Output exactly the lines from the line that has "généreux bienfaiteur de" through the last line of the data below, with no pictures.

(Saved entries)
****************

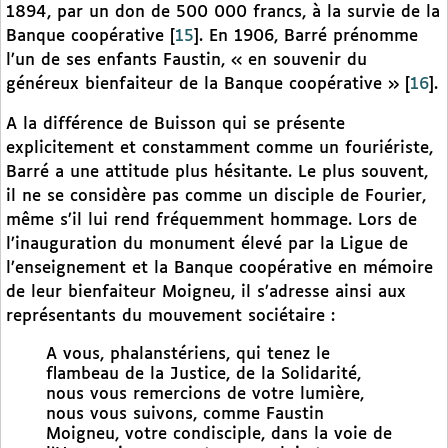
1894, par un don de 500 000 francs, à la survie de la
Banque coopérative
[
15
]
. En 1906, Barré prénomme
l’un de ses enfants Faustin, « en souvenir du
généreux bienfaiteur de la Banque coopérative »
[
16
]
.
A la différence de Buisson qui se présente
explicitement et constamment comme un fouriériste,
Barré a une attitude plus hésitante. Le plus souvent,
il ne se considère pas comme un disciple de Fourier,
même s’il lui rend fréquemment hommage. Lors de
l’inauguration du monument élevé par la Ligue de
l’enseignement et la Banque coopérative en mémoire
de leur bienfaiteur Moigneu, il s’adresse ainsi aux
représentants du mouvement sociétaire :
A vous, phalanstériens, qui tenez le
flambeau de la Justice, de la Solidarité,
nous vous remercions de votre lumière,
nous vous suivons, comme Faustin
Moigneu, votre condisciple, dans la voie de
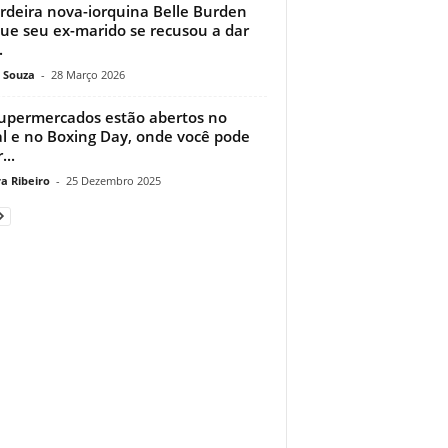
rdeira nova-iorquina Belle Burden
que seu ex-marido se recusou a dar
.
 Souza
-
28 Março 2026
upermercados estão abertos no
l e no Boxing Day, onde você pode
...
a Ribeiro
-
25 Dezembro 2025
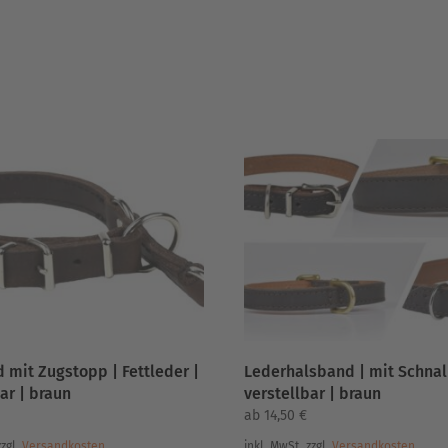
ät
 mit Zugstopp | Fettleder |
Lederhalsband | mit Schnal
ar | braun
verstellbar | braun
ab
14,50
€
zzgl.
Versandkosten
inkl. MwSt.
zzgl.
Versandkosten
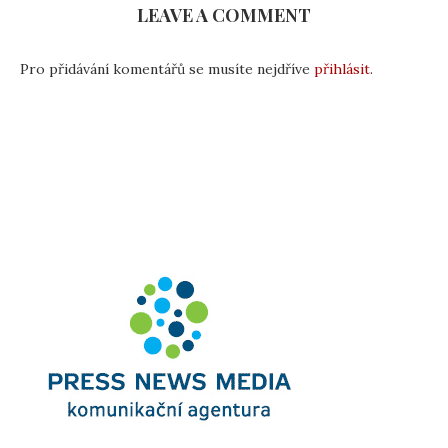
LEAVE A COMMENT
Pro přidávání komentářů se musíte nejdříve
přihlásit
.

****************

• **Answer to the problem**:
généreux bienfaiteur de la Banque coopérative »
[
16
]
.
A la différence de Buisson qui se présente
explicitement et constamment comme un fouriériste,
Barré a une attitude plus hésitante. Le plus souvent,
il ne se considère pas comme un disciple de Fourier,
même s’il lui rend fréquemment hommage. Lors de
l’inauguration du monument élevé par la Ligue de
l’enseignement et la Banque coopérative en mémoire
de leur bienfaiteur Moigneu, il s’adresse ainsi aux
représentants du mouvement sociétaire :
A vous, phalanstériens, qui tenez le
flambeau de la Justice, de la Solidarité,
nous vous remercions de votre lumière,
nous vous suivons, comme Faustin
Moigneu, votre condisciple, dans la voie de
rdeira nova-iorquina Belle Burden
que seu ex-marido se recusou a dar
.
 Souza
-
28 Março 2026
upermercados estão abertos no
l e no Boxing Day, onde você pode
...
a Ribeiro
-
25 Dezembro 2025
ät
 mit Zugstopp | Fettleder |
Lederhalsband | mit Schnal
ar | braun
verstellbar | braun
ab
14,50
€
zzgl.
Versandkosten
inkl. MwSt.
zzgl.
Versandkosten
LEAVE A COMMENT
Pro přidávání komentářů se musíte nejdříve
přihlásit
.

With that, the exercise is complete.